Re: [PATCH v2 4/4] PCI/AER: Dont do recovery when DPC is enabled

From: Bjorn Helgaas <helgaas@kernel.org>
To: Sinan Kaya <okaya@codeaurora.org>
Cc: Oza Pawandeep <poza@codeaurora.org>,
	Gabriele Paoloni <gabriele.paoloni@huawei.com>,
	linux-pci@vger.kernel.org, timur@codeaurora.org,
	linux-arm-kernel@lists.infradead.org,
	Dongdong Liu <liudongdong3@huawei.com>,
	Greg Kroah-Hartman <gregkh@linuxfoundation.org>,
	Bjorn Helgaas <bhelgaas@google.com>,
	Thomas Gleixner <tglx@linutronix.de>,
	linux-arm-msm@vger.kernel.org
Subject: Re: [PATCH v2 4/4] PCI/AER: Dont do recovery when DPC is enabled
Date: Fri, 17 Nov 2017 18:02:43 -0600	[thread overview]
Message-ID: <20171118000243.GC16907@bhelgaas-glaptop.roam.corp.google.com> (raw)
In-Reply-To: <16b9ac67-042d-1010-0c8c-205b2fa40a7f@codeaurora.org>

On Thu, Nov 16, 2017 at 03:52:47PM -0500, Sinan Kaya wrote:
> >>
> >> Whether the AER driver reads ~0 or not really depends on timing. The
> >> link may come up from the DPC driver by the time AER driver reaches
> >> here as an example.
> >>
> >> Bad things do happen. We have seen this with e1000e driver.
> > 
> > I don't doubt that bad things happen.  I'm just trying to understand
> > exactly *what* bad things happen and how, so we can fix them cleanly.
> 
> This was random crashes in the e1000e drivers accompanied with stack
> traces coming from WARN and msi allocation routines.

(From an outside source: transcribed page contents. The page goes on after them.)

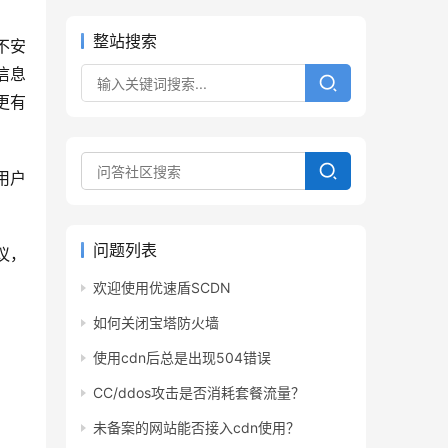
整站搜索
不安
信息
更有
用户
问题列表
议，
欢迎使用优速盾SCDN
如何关闭宝塔防火墙
使用cdn后总是出现504错误
CC/ddos攻击是否消耗套餐流量？
未备案的网站能否接入cdn使用？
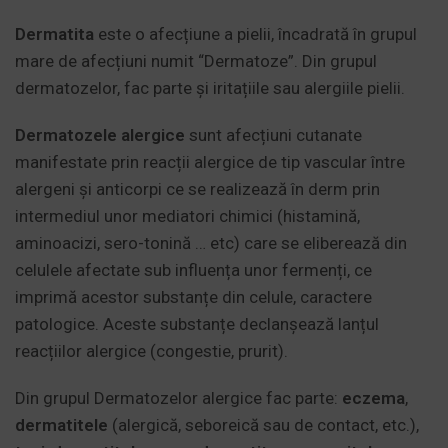
Dermatita
este o afecțiune a pielii, încadrată în grupul
mare de afecțiuni numit “Dermatoze”. Din grupul
dermatozelor, fac parte și iritațiile sau alergiile pielii.
Dermatozele alergice
sunt afecțiuni cutanate
manifestate prin reacții alergice de tip vascular între
alergeni și anticorpi ce se realizează în derm prin
intermediul unor mediatori chimici (histamină,
aminoacizi, sero-tonină … etc) care se eliberează din
celulele afectate sub influența unor fermenți, ce
imprimă acestor substanțe din celule, caractere
patologice. Aceste substanțe declanșează lanțul
reacțiilor alergice (congestie, prurit).
Din grupul Dermatozelor alergice fac parte:
eczema
,
dermatitele
(alergică, seboreică sau de contact, etc.),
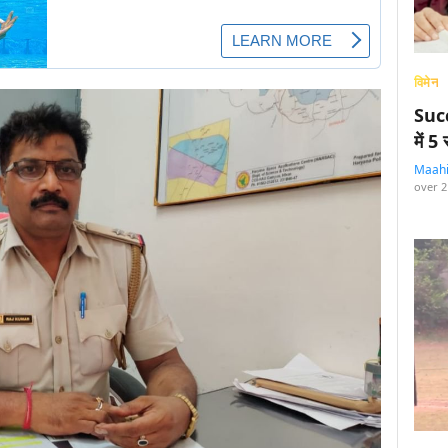
विमेन
Succ
में 
Maah
over 2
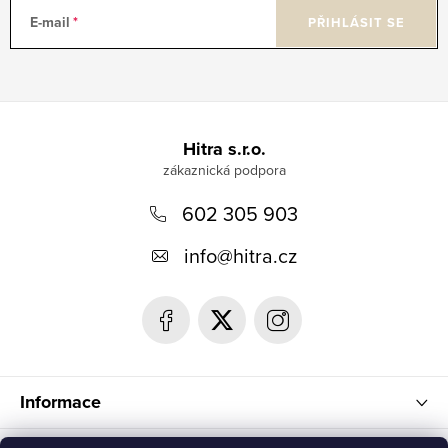
E-mail
PŘIHLÁSIT SE
Z
á
Hitra s.r.o.
p
602 305 903
a
t
info
@
hitra.cz
í
Informace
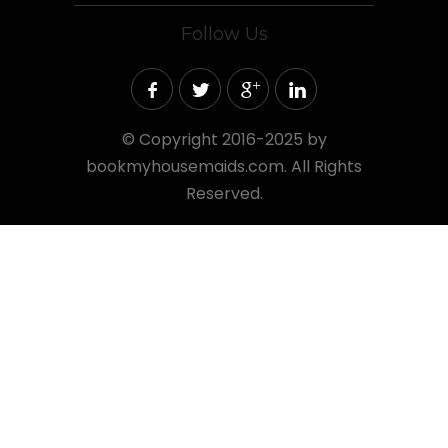
Follow Us
©
Copyright 2016-2025 by
bookmyhousemaids.com. All Rights
Reserved.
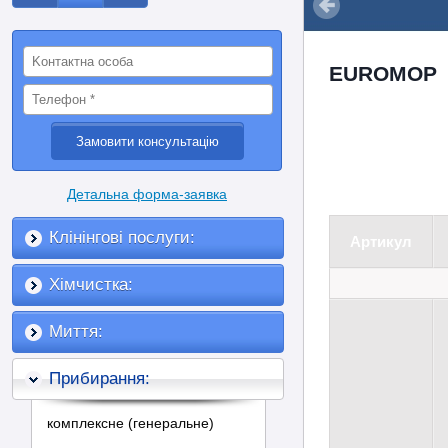
EUROMOP
Детальна форма-заявка
Клінінгові послуги:
Артикул
Хімчистка:
Миття:
Прибирання:
комплексне (генеральне)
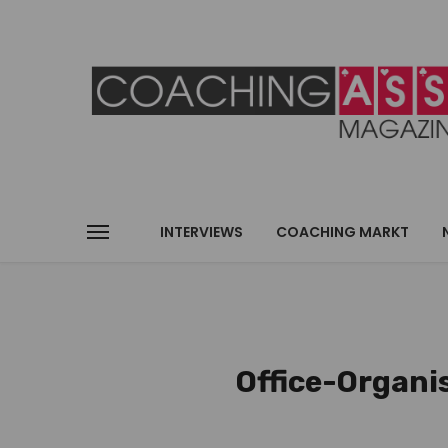
INTERVIEWS
COACHING MARKT
Office-Organis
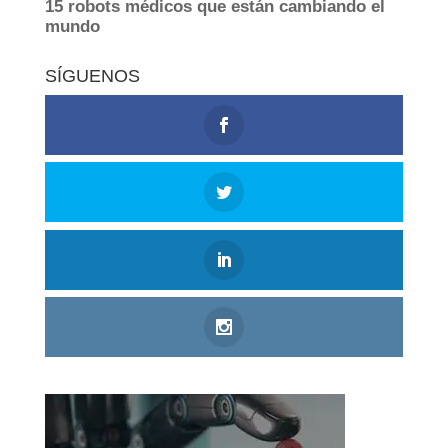
SÍGUENOS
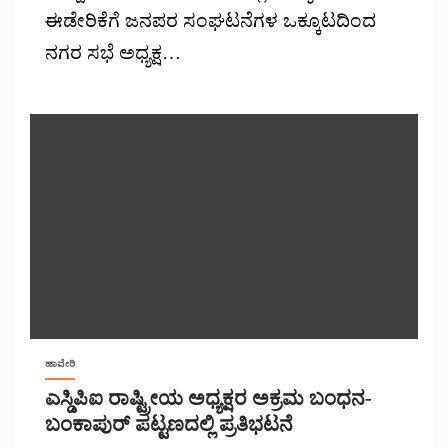
ಈಡೇರಿಕೆಗೆ ಜನಪರ ಸಂಘಟನೆಗಳ ಒಕ್ಕೂಟದಿಂದ
ನಗರ ಸಭೆ ಅಧ್ಯಕ್ಷ…
ಹಾವೇರಿ
ಎಸ್ಡಿಪಿಐ ರಾಷ್ಟ್ರೀಯ ಅಧ್ಯಕ್ಷರ ಅಕ್ರಮ ಬಂಧನ-
ಬಂಕಾಪುರ್ ಪಟ್ಟಣದಲ್ಲಿ ಪ್ರತಿಭಟನೆ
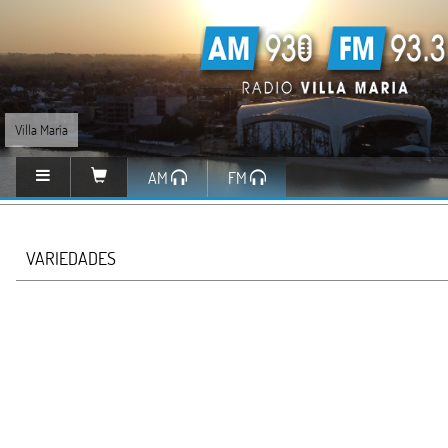
Villa María
AM
FM
VARIEDADES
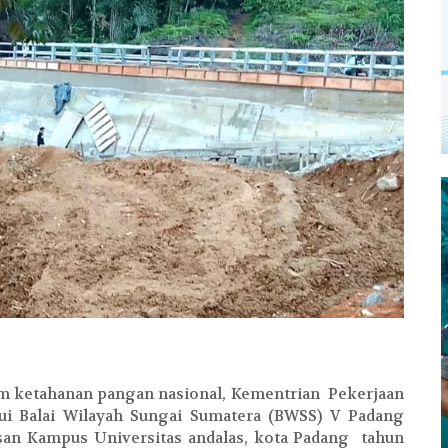
am ketahanan pangan nasional, Kementrian Pekerjaan
 Balai Wilayah Sungai Sumatera (BWSS) V Padang
n Kampus Universitas andalas, kota Padang tahun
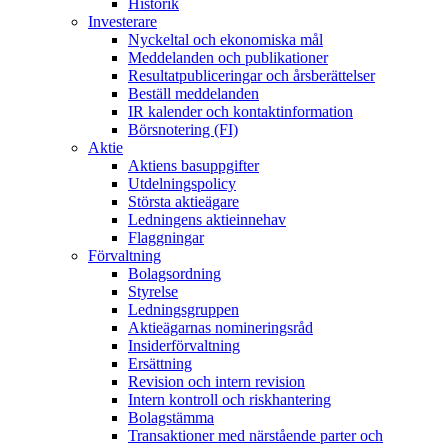
Historik
Investerare
Nyckeltal och ekonomiska mål
Meddelanden och publikationer
Resultatpubliceringar och årsberättelser
Beställ meddelanden
IR kalender och kontaktinformation
Börsnotering (FI)
Aktie
Aktiens basuppgifter
Utdelningspolicy
Största aktieägare
Ledningens aktieinnehav
Flaggningar
Förvaltning
Bolagsordning
Styrelse
Ledningsgruppen
Aktieägarnas nomineringsråd
Insiderförvaltning
Ersättning
Revision och intern revision
Intern kontroll och riskhantering
Bolagstämma
Transaktioner med närstående parter och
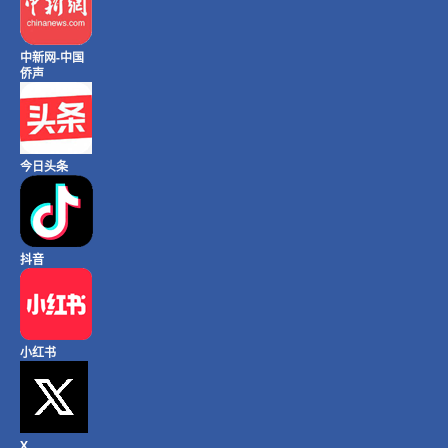
中新网-中国
侨声
今日头条
抖音
小红书
X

I didn't look in detail, but I'm not sure there's sufficient locking
in the AER path to make it safe from concurrent device removal.  I
suspect AER could be improved both with respect to handling ~0 data
and this potential concurrency issue.

> > So the "stop" and "recover" commands you mention must be related to
> > AER.  
> 
> I was talking about pci_stop_and_remove_bus_device() vs. error_detected()
> as "stop" and "recover"

Thanks for clearing that up!

> > I suspect this all probably requires tighter integration between DPC
> > and AER, and I'm totally fine with that.  I think the current
> > separation as separate "drivers" is pretty artificial anyway.
> 
> Got it. We will try to plumb DPC error handling into AER driver's error
> handling mechanism.

Looking at the AER code today, I noticed it already uses "DPC" in
another sense.  I don't know what it stands for there (probably
"deferred" something), but I don't think it's "Downstream Port
Containment" :)

> What do you think about the rescan following link up? The only entity
> that does rescan today is hotplug after DPC recovery. There could be
> a platform with DPC support but no hotplug support. 
> 
> How should we handle it?

Good question.  If your system does support both DPC and hotplug, I
assume the link comes back up after you clear DPC Trigger Status.
Does pciehp notice that "link up" event and add the device back?

So I think your question is whether the DPC code should explicitly do
a rescan so that if we don't have pciehp, we'll still automatically
rediscover the device.  I dunno, maybe.  Seems like a plausible idea
anyway.

Bjorn